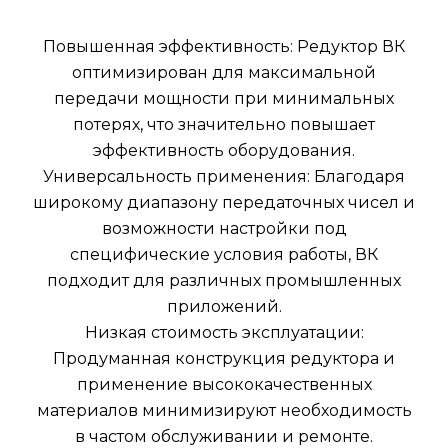
Повышенная эффективность: Редуктор ВК
оптимизирован для максимальной
передачи мощности при минимальных
потерях, что значительно повышает
эффективность оборудования.
Универсальность применения: Благодаря
широкому диапазону передаточных чисел и
возможности настройки под
специфические условия работы, ВК
подходит для различных промышленных
приложений.
Низкая стоимость эксплуатации:
Продуманная конструкция редуктора и
применение высококачественных
материалов минимизируют необходимость
в частом обслуживании и ремонте.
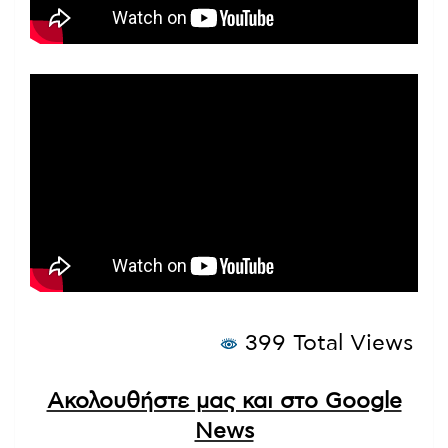
399 Total Views
Ακολουθήστε μας και στο Google
News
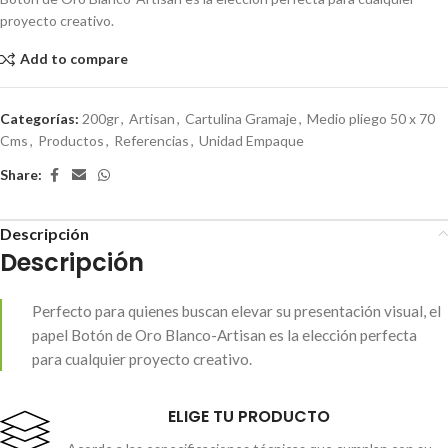
proyecto creativo.
Add to compare
Categorías:
200gr
,
Artisan
,
Cartulina Gramaje
,
Medio pliego 50 x 70
Cms
,
Productos
,
Referencias
,
Unidad Empaque
Share:
Descripción
Descripción
Perfecto para quienes buscan elevar su presentación visual, el
papel Botón de Oro Blanco-Artisan es la elección perfecta
para cualquier proyecto creativo.
ELIGE TU PRODUCTO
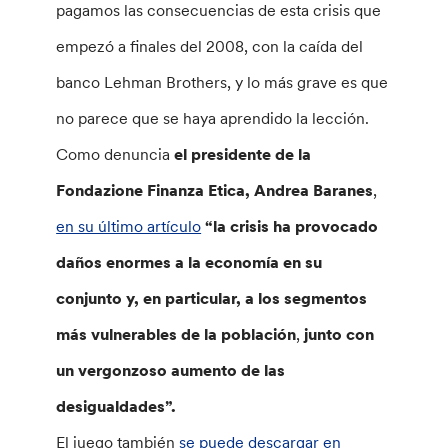
pagamos las consecuencias de esta crisis que
empezó a finales del 2008, con la caída del
banco Lehman Brothers, y lo más grave es que
no parece que se haya aprendido la lección.
Como denuncia
el presidente de la
Fondazione Finanza Etica, Andrea Baranes
,
en su último artículo
“la crisis ha provocado
daños enormes a la economía en su
conjunto y, en particular, a los segmentos
más vulnerables de la población
,
junto con
un vergonzoso aumento de las
desigualdades”.
El juego también
se puede descargar en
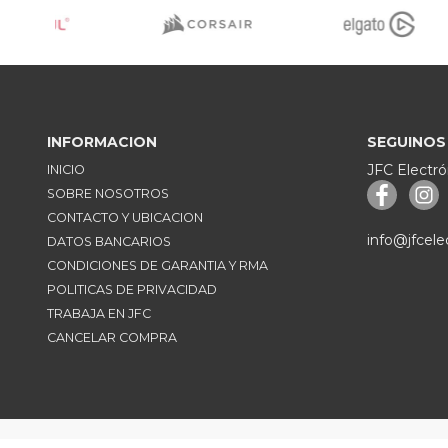
INFORMACION
SEGUINOS
JFC Electró
INICIO
SOBRE NOSOTROS
CONTACTO Y UBICACION
info@jfcele
DATOS BANCARIOS
CONDICIONES DE GARANTIA Y RMA
POLITICAS DE PRIVACIDAD
TRABAJA EN JFC
CANCELAR COMPRA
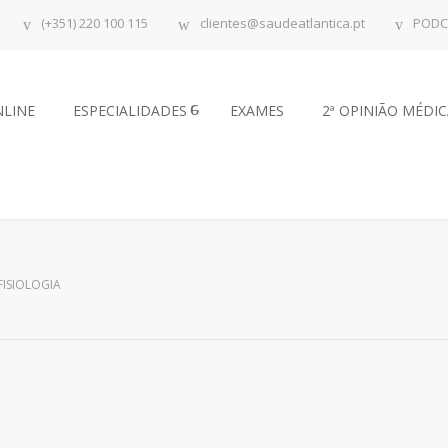
(+351) 220 100 115
clientes@saudeatlantica.pt
PODC
NLINE
ESPECIALIDADES
EXAMES
2ª OPINIÃO MÉDI
ISIOLOGIA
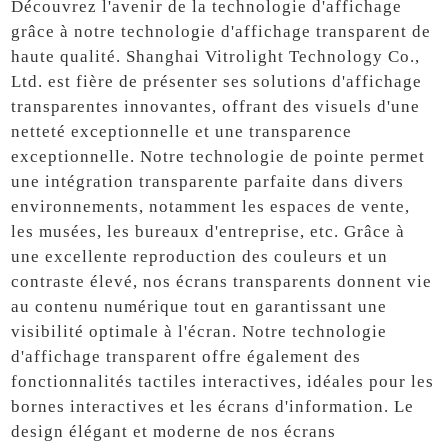
Découvrez l'avenir de la technologie d'affichage
grâce à notre technologie d'affichage transparent de
haute qualité. Shanghai Vitrolight Technology Co.,
Ltd. est fière de présenter ses solutions d'affichage
transparentes innovantes, offrant des visuels d'une
netteté exceptionnelle et une transparence
exceptionnelle. Notre technologie de pointe permet
une intégration transparente parfaite dans divers
environnements, notamment les espaces de vente,
les musées, les bureaux d'entreprise, etc. Grâce à
une excellente reproduction des couleurs et un
contraste élevé, nos écrans transparents donnent vie
au contenu numérique tout en garantissant une
visibilité optimale à l'écran. Notre technologie
d'affichage transparent offre également des
fonctionnalités tactiles interactives, idéales pour les
bornes interactives et les écrans d'information. Le
design élégant et moderne de nos écrans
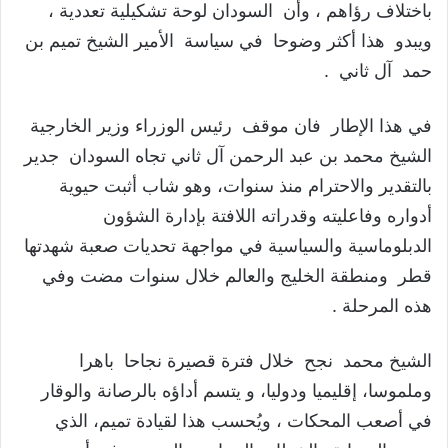
باختلاف رؤاهم ، وأن السودان لوحة تشكيلية تعددية ،
ويبدو هذا أكثر وضوحا في سياسة الأمير الشيخ تميم بن
حمد آل ثاني .
في هذا الإطار فان موقف رئيس الوزراء وزير الخارجية
الشيخ محمد بن عبد الرحمن آل ثاني تجاه السودان جدير
بالتقدير والاحترام منذ سنوات، وهو شاب أثبت حيوية
أدواره وفاعليته وقدراته اللافتة بإدارة الشؤون
الدبلوماسية والسياسية في مواجهة تحديات صعبة شهدتها
قطر ومنطقة الخليج والعالم خلال سنوات مضت وفي
هذه المرحلة .
الشيخ محمد نجح خلال فترة قصيرة نجاحا باهرا
وملموسا، إقليميا ودوليا، و يتسم أداؤه بالرصانة والوقار
في أصعب المحكات ، ويُحسب هذا لقيادة تميم، الذي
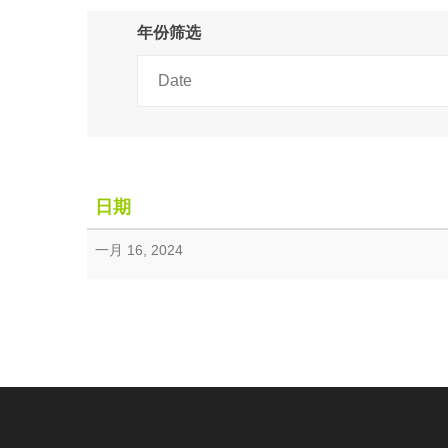
年份筛选
日期
一月 16, 2024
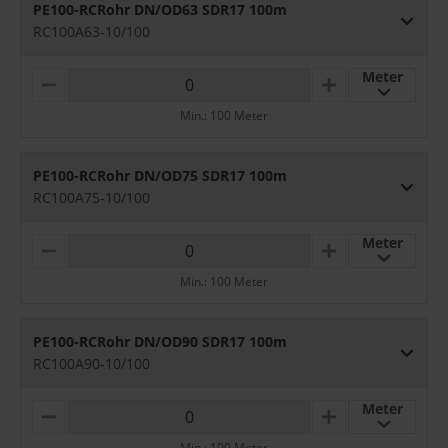
PE100-RCRohr DN/OD63 SDR17 100m
RC100A63-10/100
Meter
M
P
I
L
Min.: 100 Meter
N
U
U
S
S
PE100-RCRohr DN/OD75 SDR17 100m
RC100A75-10/100
Meter
M
P
I
L
Min.: 100 Meter
N
U
U
S
S
PE100-RCRohr DN/OD90 SDR17 100m
RC100A90-10/100
Meter
M
P
I
L
Min.: 100 Meter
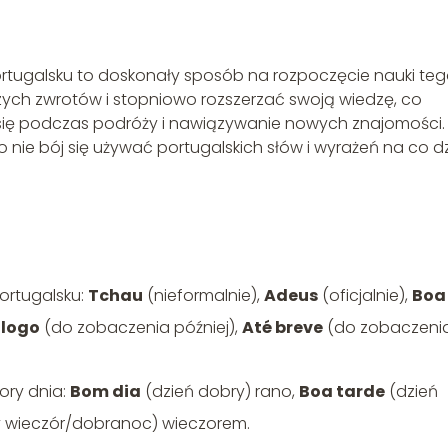
ugalsku to doskonały sposób na rozpoczęcie nauki te
zych zwrotów i stopniowo rozszerzać swoją wiedzę, co
ię podczas podróży i nawiązywanie nowych znajomości.
o nie bój się używać portugalskich słów i wyrażeń na co dz
ortugalsku:
Tchau
(nieformalnie),
Adeus
(oficjalnie),
Boa
 logo
(do zobaczenia później),
Até breve
(do zobaczeni
ry dnia:
Bom dia
(dzień dobry) rano,
Boa tarde
(dzień
 wieczór/dobranoc) wieczorem.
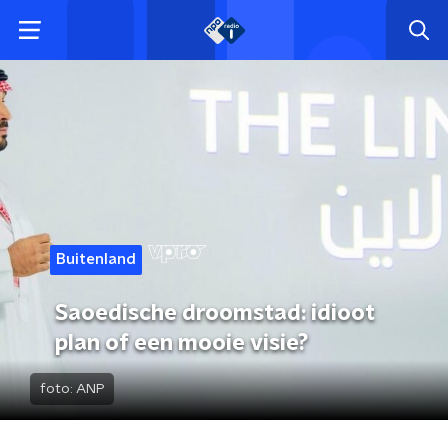
Buitenland
Saoedische droomstad: idioot
plan of een mooie visie?
foto:
ANP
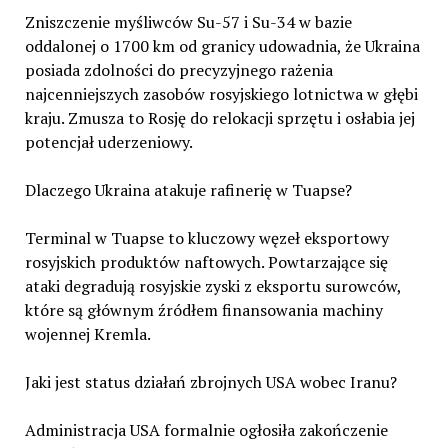
Zniszczenie myśliwców Su-57 i Su-34 w bazie
oddalonej o 1700 km od granicy udowadnia, że Ukraina
posiada zdolności do precyzyjnego rażenia
najcenniejszych zasobów rosyjskiego lotnictwa w głębi
kraju. Zmusza to Rosję do relokacji sprzętu i osłabia jej
potencjał uderzeniowy.
Dlaczego Ukraina atakuje rafinerię w Tuapse?
Terminal w Tuapse to kluczowy węzeł eksportowy
rosyjskich produktów naftowych. Powtarzające się
ataki degradują rosyjskie zyski z eksportu surowców,
które są głównym źródłem finansowania machiny
wojennej Kremla.
Jaki jest status działań zbrojnych USA wobec Iranu?
Administracja USA formalnie ogłosiła zakończenie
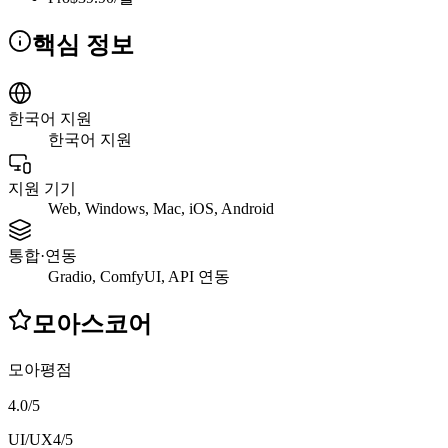
핵심 정보
한국어 지원
한국어 지원
지원 기기
Web, Windows, Mac, iOS, Android
통합·연동
Gradio, ComfyUI, API 연동
모아스코어
모아평점
4.0
/
5
UI/UX
4
/5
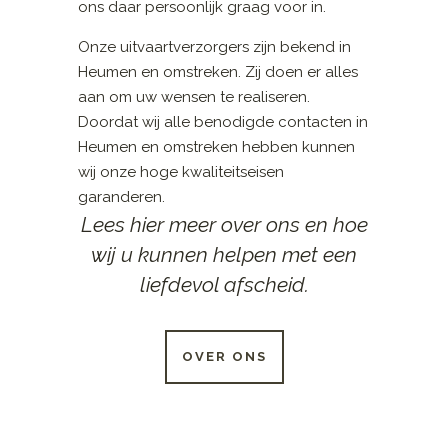
ons daar persoonlijk graag voor in.
Onze uitvaartverzorgers zijn bekend in
Heumen en omstreken. Zij doen er alles
aan om uw wensen te realiseren.
Doordat wij alle benodigde contacten in
Heumen en omstreken hebben kunnen
wij onze hoge kwaliteitseisen
garanderen.
Lees hier meer over ons en hoe
wij u kunnen helpen met een
liefdevol afscheid.
OVER ONS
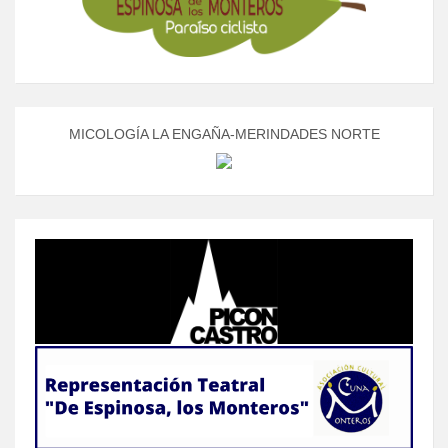
MICOLOGÍA LA ENGAÑA-MERINDADES NORTE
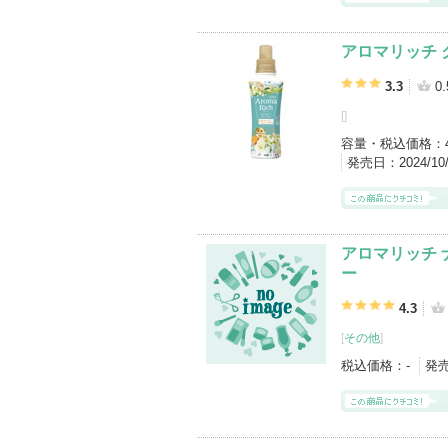
アロマリッチ 
3.3
0.
[
]
容量・税込価格：
発売日：
2024/1
アロマリッチ 
ー
4.3
[
その他
]
税込価格：
-
発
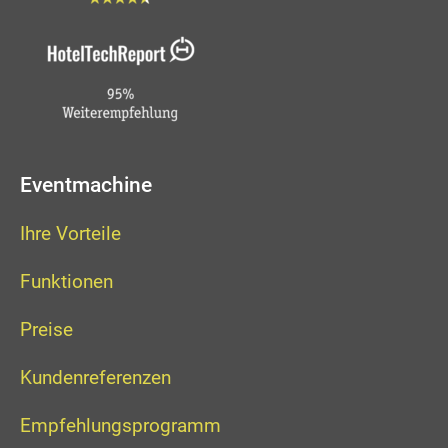
Eventmachine
Ihre Vorteile
Funktionen
Preise
Kundenreferenzen
Empfehlungsprogramm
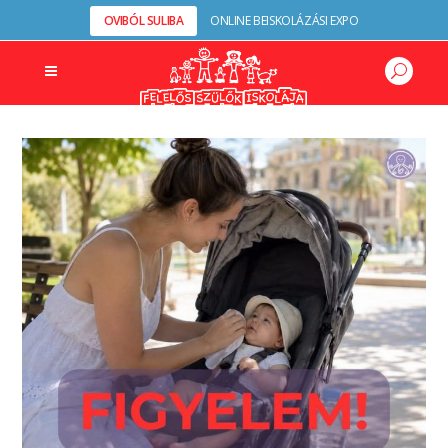
OVIBÓL SULIBA
ONLINE BEISKOLÁZÁSI EXPO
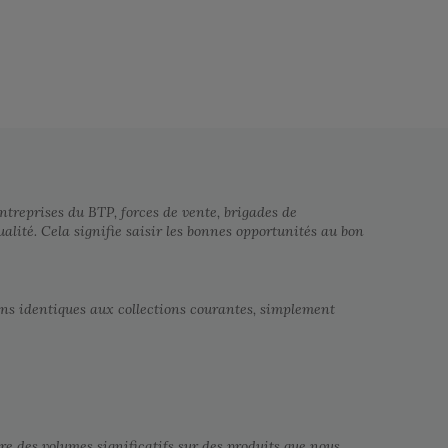
ntreprises du BTP, forces de vente, brigades de
ualité. Cela signifie saisir les bonnes opportunités au bon
ions identiques aux collections courantes, simplement
re des volumes significatifs sur des produits que nous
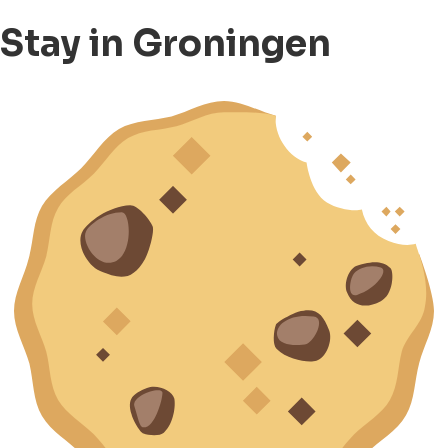
Stay in Groningen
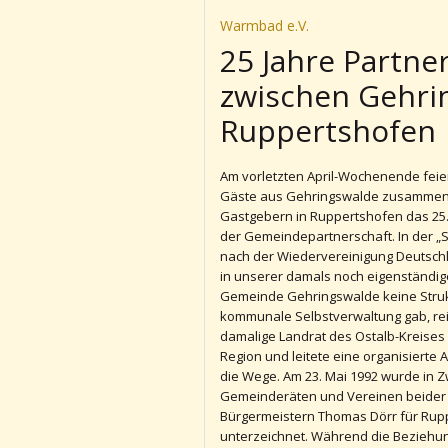
Warmbad e.V.
25 Jahre Partne
zwischen Gehri
Ruppertshofen
Am vorletzten April-Wochenende feie
Gäste aus Gehringswalde zusammen 
Gastgebern in Ruppertshofen das 25.
der Gemeindepartnerschaft. In der „S
nach der Wiedervereinigung Deutschl
in unserer damals noch eigenständi
Gemeinde Gehringswalde keine Struk
kommunale Selbstverwaltung gab, rei
damalige Landrat des Ostalb-Kreises
Region und leitete eine organisierte A
die Wege. Am 23. Mai 1992 wurde in Z
Gemeinderäten und Vereinen beider 
Bürgermeistern Thomas Dörr für Rup
unterzeichnet. Während die Beziehu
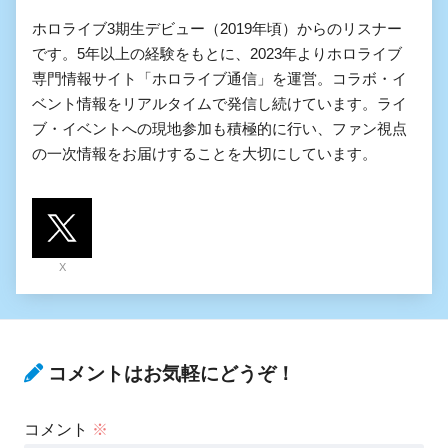
ホロライブ3期生デビュー（2019年頃）からのリスナー
です。5年以上の経験をもとに、2023年よりホロライブ
専門情報サイト「ホロライブ通信」を運営。コラボ・イ
ベント情報をリアルタイムで発信し続けています。ライ
ブ・イベントへの現地参加も積極的に行い、ファン視点
の一次情報をお届けすることを大切にしています。
X
コメントはお気軽にどうぞ！
コメント
※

### [Task details]
Where in the listing does the string "ثاني" appear? Copy every line that has it.

### [Task result]
حمد آل ثاني .
الشيخ محمد بن عبد الرحمن آل ثاني تجاه السودان جدير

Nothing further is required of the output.